Exercise requirements: When you reach the line containing "to opt-out of" in the entries below, start writing out each line exactly, and stop after the line containing "eing interest-based ads".

*** The data ***

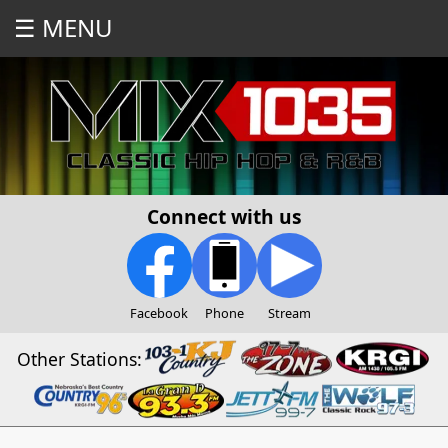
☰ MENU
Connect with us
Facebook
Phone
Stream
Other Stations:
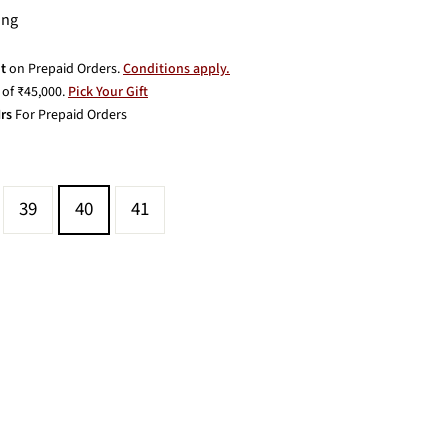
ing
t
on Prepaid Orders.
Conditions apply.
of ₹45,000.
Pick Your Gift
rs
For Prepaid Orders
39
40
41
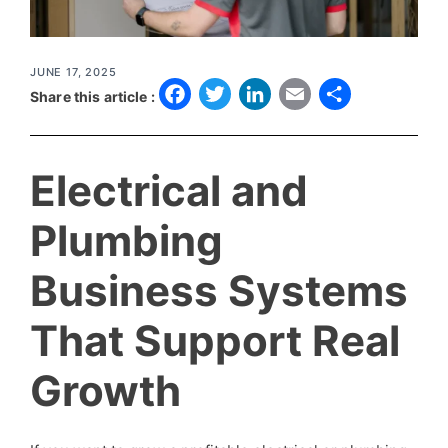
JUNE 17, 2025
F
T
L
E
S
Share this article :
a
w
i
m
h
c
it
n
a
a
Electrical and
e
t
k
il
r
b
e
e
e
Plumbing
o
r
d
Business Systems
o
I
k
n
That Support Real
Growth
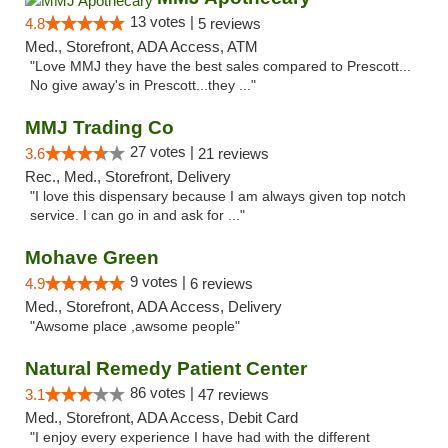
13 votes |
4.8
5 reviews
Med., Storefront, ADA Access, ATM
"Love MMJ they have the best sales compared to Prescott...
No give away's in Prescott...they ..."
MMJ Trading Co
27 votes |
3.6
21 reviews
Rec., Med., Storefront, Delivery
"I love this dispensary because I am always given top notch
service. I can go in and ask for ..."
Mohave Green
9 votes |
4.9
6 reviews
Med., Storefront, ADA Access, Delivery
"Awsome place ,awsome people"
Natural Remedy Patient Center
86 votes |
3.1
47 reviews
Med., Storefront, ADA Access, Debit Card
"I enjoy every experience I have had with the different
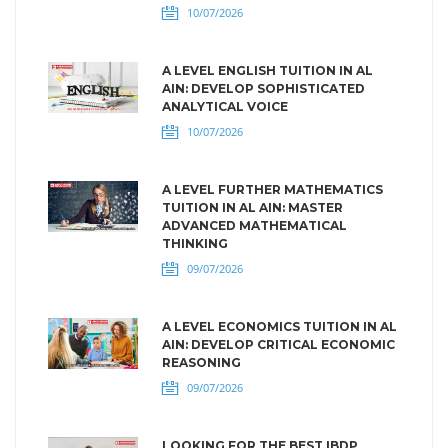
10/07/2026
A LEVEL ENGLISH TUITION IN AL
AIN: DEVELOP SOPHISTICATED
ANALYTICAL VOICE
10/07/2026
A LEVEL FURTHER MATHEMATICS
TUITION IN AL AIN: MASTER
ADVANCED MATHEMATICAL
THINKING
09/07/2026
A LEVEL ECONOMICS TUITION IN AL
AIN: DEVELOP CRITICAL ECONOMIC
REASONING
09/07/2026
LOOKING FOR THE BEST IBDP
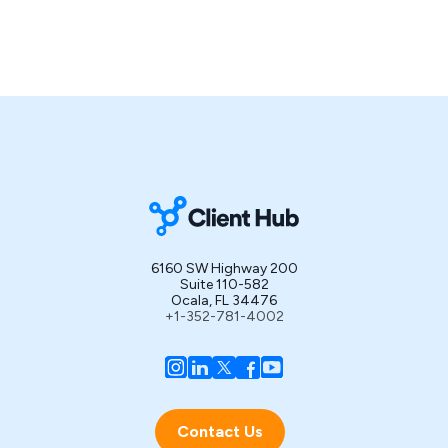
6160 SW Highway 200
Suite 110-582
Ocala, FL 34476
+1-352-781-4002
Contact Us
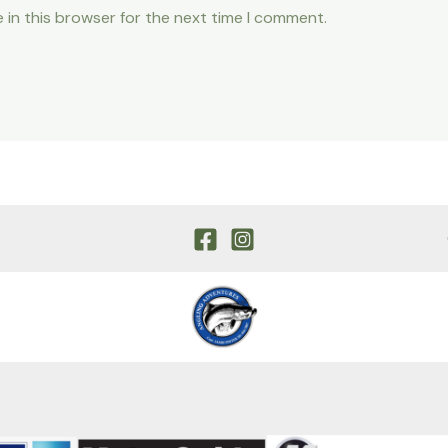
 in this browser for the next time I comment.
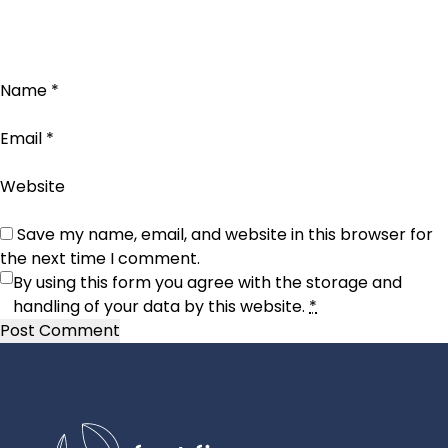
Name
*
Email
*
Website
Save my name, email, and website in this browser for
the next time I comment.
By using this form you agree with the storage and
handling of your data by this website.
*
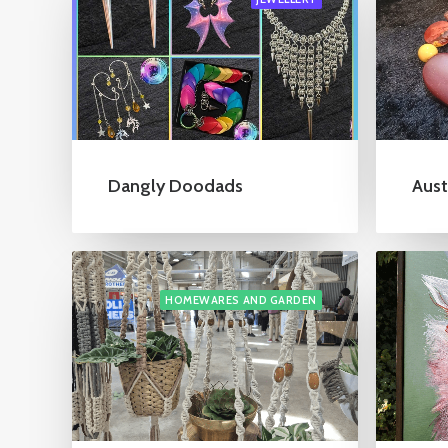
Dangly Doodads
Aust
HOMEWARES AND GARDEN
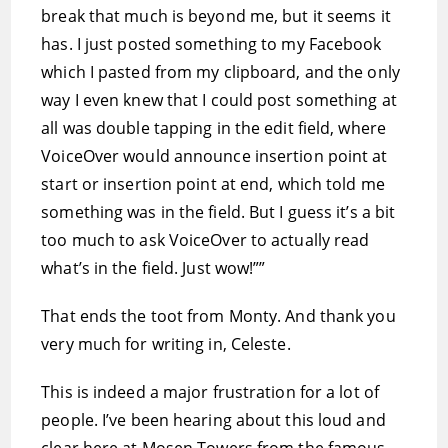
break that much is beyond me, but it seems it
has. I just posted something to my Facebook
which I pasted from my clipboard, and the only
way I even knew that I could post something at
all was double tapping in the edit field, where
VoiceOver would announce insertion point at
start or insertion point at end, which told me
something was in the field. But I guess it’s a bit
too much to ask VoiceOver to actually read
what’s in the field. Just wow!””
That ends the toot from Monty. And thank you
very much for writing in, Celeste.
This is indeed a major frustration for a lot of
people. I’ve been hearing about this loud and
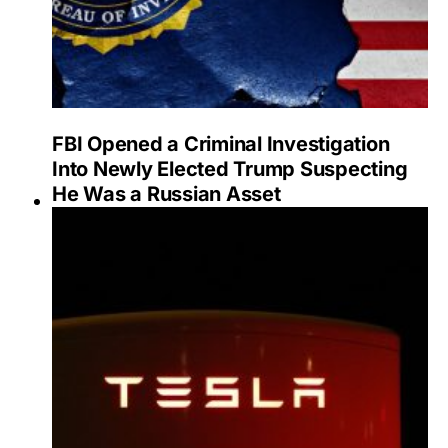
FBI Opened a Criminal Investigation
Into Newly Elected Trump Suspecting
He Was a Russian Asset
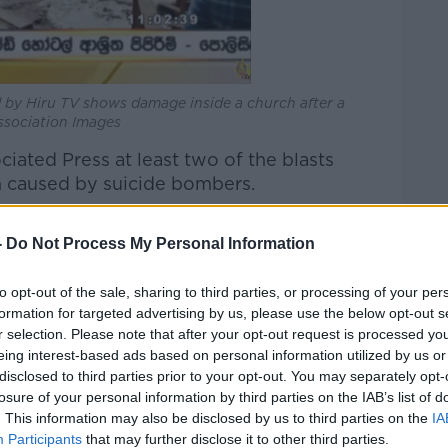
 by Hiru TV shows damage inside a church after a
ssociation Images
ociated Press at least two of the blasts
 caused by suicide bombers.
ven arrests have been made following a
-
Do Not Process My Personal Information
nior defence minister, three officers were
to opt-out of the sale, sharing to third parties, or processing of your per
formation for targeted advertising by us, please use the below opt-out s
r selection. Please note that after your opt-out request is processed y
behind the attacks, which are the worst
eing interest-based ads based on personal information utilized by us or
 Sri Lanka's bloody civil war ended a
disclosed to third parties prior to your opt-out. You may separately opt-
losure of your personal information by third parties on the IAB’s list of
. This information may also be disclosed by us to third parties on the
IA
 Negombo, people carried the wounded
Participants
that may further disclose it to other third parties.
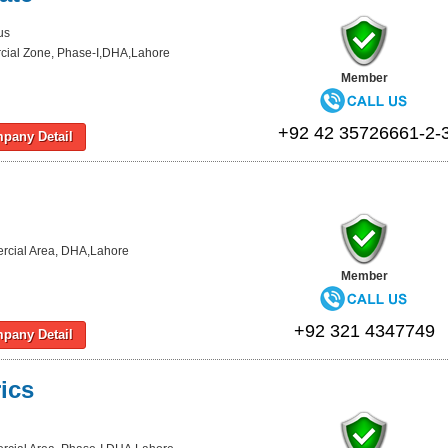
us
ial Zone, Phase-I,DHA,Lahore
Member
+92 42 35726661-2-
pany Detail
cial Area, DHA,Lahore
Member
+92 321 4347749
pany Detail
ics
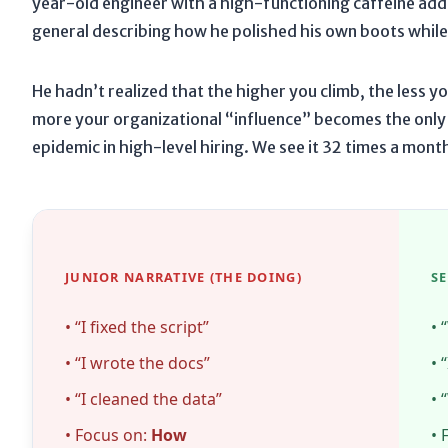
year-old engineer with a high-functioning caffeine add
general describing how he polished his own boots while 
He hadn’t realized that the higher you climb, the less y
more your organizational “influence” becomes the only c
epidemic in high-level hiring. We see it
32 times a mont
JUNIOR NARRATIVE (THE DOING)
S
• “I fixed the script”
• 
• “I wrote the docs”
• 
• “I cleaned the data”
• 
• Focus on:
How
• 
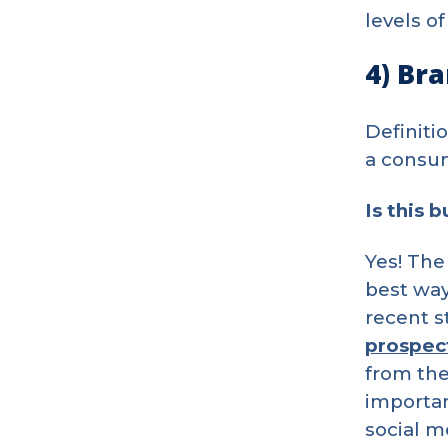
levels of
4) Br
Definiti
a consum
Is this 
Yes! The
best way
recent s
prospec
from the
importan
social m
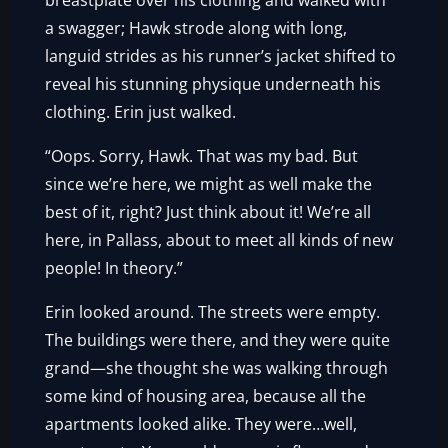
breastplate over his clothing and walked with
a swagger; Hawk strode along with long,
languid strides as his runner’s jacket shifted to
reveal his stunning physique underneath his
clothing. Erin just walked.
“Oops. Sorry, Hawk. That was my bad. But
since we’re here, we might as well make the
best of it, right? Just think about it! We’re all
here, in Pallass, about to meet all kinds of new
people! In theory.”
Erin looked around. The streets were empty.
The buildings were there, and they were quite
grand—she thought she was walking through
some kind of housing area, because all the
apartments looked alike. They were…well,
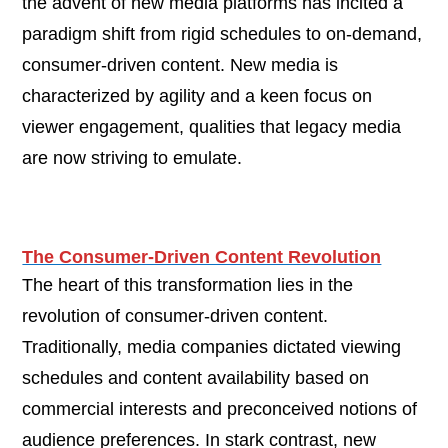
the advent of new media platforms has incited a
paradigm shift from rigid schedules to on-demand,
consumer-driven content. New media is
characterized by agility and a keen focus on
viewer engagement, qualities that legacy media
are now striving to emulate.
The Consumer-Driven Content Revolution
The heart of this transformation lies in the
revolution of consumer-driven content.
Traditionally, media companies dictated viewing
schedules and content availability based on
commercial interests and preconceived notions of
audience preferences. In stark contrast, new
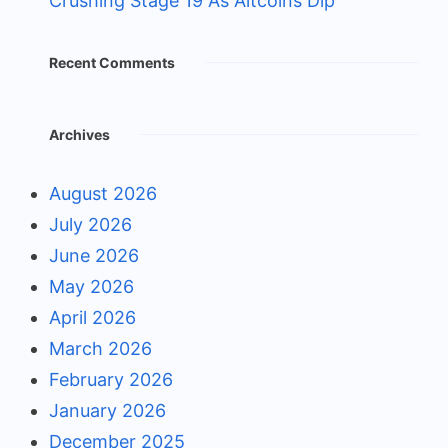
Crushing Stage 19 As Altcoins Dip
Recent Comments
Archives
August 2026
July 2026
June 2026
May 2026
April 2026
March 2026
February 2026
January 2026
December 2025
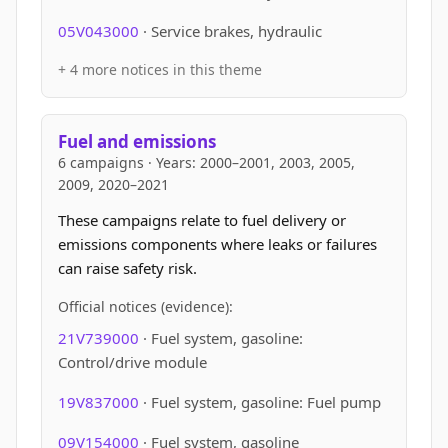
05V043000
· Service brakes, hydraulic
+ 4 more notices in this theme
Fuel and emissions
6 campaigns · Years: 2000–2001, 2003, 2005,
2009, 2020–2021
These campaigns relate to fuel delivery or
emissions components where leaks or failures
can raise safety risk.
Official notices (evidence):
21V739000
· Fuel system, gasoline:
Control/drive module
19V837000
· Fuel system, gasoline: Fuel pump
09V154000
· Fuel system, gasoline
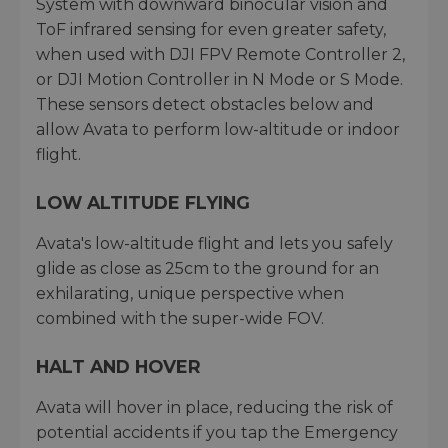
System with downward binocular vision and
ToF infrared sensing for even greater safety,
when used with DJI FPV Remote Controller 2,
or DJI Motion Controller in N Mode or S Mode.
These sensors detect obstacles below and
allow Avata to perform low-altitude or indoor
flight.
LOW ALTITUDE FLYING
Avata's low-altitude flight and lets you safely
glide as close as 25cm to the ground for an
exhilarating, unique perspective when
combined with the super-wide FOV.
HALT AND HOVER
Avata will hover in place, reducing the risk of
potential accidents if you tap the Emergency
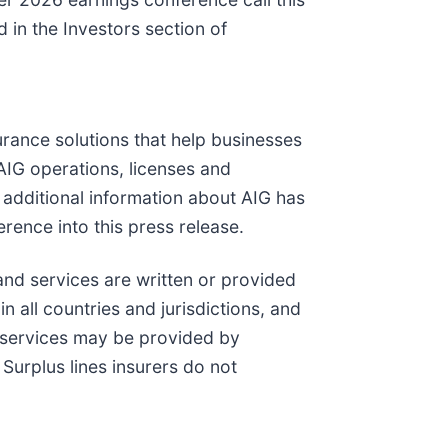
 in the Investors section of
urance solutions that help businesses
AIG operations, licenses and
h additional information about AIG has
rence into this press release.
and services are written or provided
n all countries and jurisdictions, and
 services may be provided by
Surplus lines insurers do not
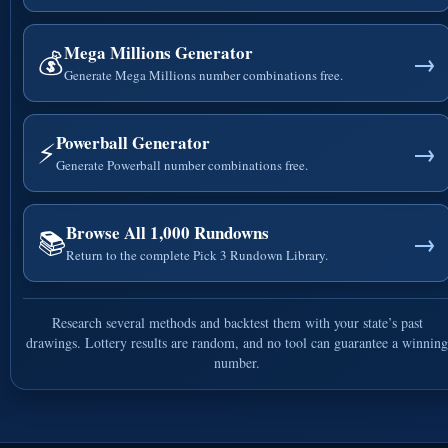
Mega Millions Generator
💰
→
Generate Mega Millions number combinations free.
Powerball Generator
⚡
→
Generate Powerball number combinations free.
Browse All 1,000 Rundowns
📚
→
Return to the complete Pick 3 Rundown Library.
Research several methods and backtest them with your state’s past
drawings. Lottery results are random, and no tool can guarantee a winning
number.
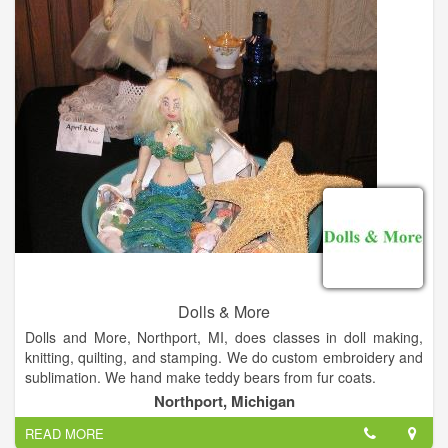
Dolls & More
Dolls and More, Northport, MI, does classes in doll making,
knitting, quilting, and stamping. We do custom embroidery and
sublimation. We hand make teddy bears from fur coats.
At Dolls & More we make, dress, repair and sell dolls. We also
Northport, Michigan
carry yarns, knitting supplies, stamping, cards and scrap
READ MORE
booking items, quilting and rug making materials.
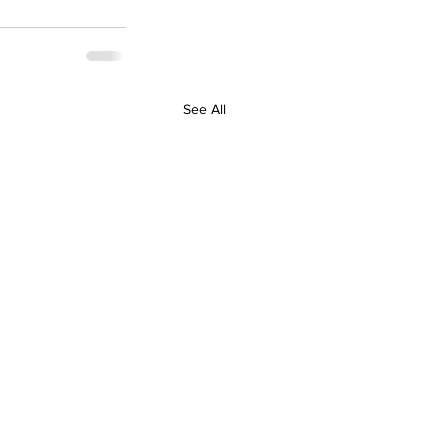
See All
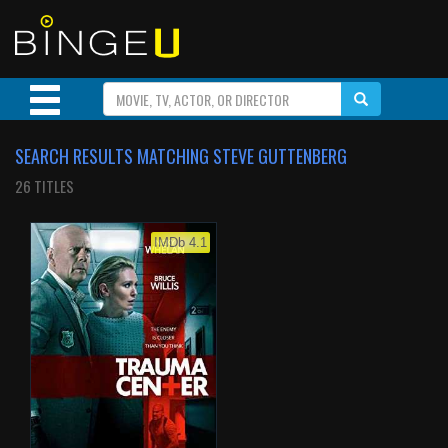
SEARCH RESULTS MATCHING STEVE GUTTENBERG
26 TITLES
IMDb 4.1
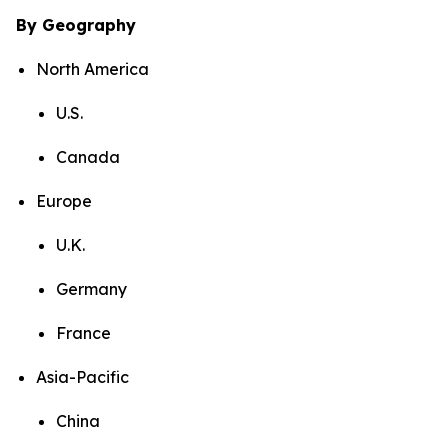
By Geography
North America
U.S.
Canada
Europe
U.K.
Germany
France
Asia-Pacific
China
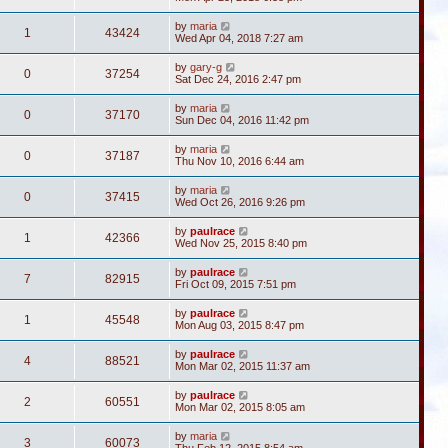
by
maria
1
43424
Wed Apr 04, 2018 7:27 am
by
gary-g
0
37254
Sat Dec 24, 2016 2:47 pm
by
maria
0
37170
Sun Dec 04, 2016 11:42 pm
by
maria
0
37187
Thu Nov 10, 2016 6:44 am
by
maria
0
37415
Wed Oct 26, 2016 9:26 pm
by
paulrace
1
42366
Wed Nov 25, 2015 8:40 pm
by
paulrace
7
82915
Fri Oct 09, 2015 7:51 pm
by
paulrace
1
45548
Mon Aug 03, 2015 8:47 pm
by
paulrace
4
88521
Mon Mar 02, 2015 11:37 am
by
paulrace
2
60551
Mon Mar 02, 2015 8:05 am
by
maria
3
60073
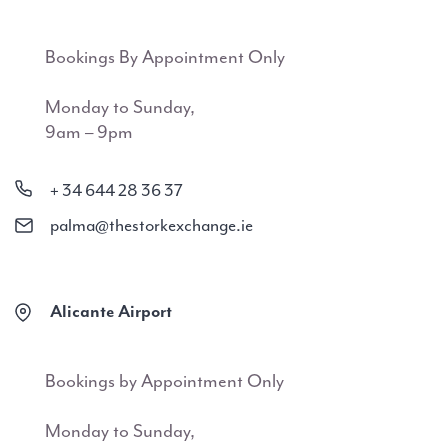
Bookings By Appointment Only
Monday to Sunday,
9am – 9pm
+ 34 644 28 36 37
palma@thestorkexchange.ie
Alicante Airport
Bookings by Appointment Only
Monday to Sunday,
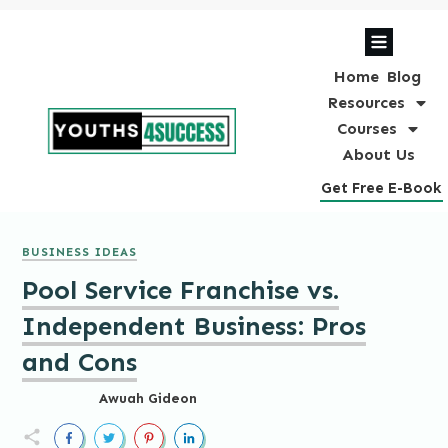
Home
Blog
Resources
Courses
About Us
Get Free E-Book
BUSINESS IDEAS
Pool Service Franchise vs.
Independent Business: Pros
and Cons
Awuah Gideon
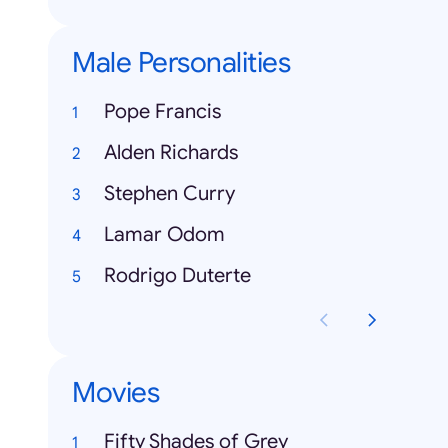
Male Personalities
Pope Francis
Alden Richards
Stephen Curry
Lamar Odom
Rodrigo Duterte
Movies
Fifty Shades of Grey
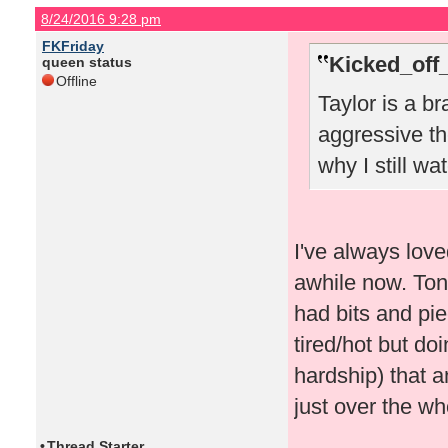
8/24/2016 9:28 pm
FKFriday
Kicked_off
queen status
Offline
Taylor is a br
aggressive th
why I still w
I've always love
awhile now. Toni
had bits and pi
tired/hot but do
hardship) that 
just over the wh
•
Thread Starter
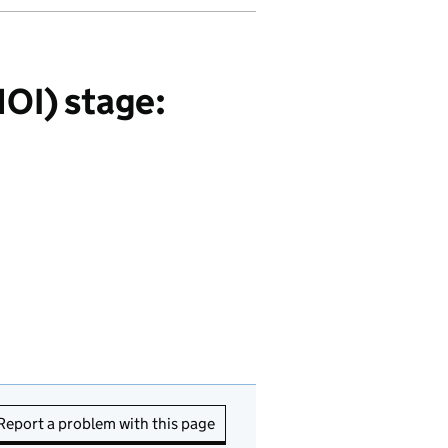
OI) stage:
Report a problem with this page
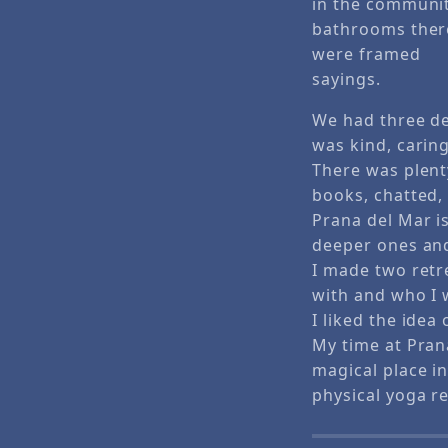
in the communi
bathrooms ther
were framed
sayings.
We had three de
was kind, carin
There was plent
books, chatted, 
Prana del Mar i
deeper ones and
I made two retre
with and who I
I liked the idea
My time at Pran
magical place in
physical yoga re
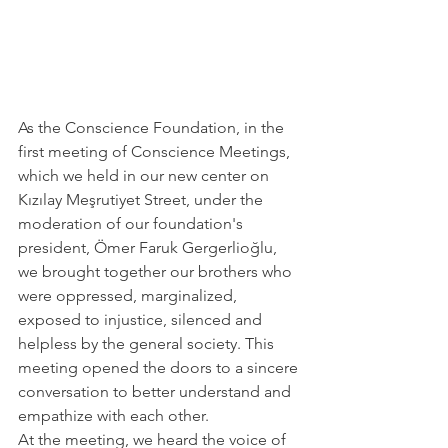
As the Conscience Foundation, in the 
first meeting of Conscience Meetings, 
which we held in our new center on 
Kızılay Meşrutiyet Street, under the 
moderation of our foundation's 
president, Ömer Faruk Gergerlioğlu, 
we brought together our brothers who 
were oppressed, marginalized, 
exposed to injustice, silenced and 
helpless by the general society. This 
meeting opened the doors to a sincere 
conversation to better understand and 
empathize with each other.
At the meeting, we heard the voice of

***

Finished exercise:
to opt-out of the sale, sharing to third parties, or processing of your per
formation for targeted advertising by us, please use the below opt-out s
r selection. Please note that after your opt-out request is processed y
behind the attacks, which are the worst
eing interest-based ads based on personal information utilized by us or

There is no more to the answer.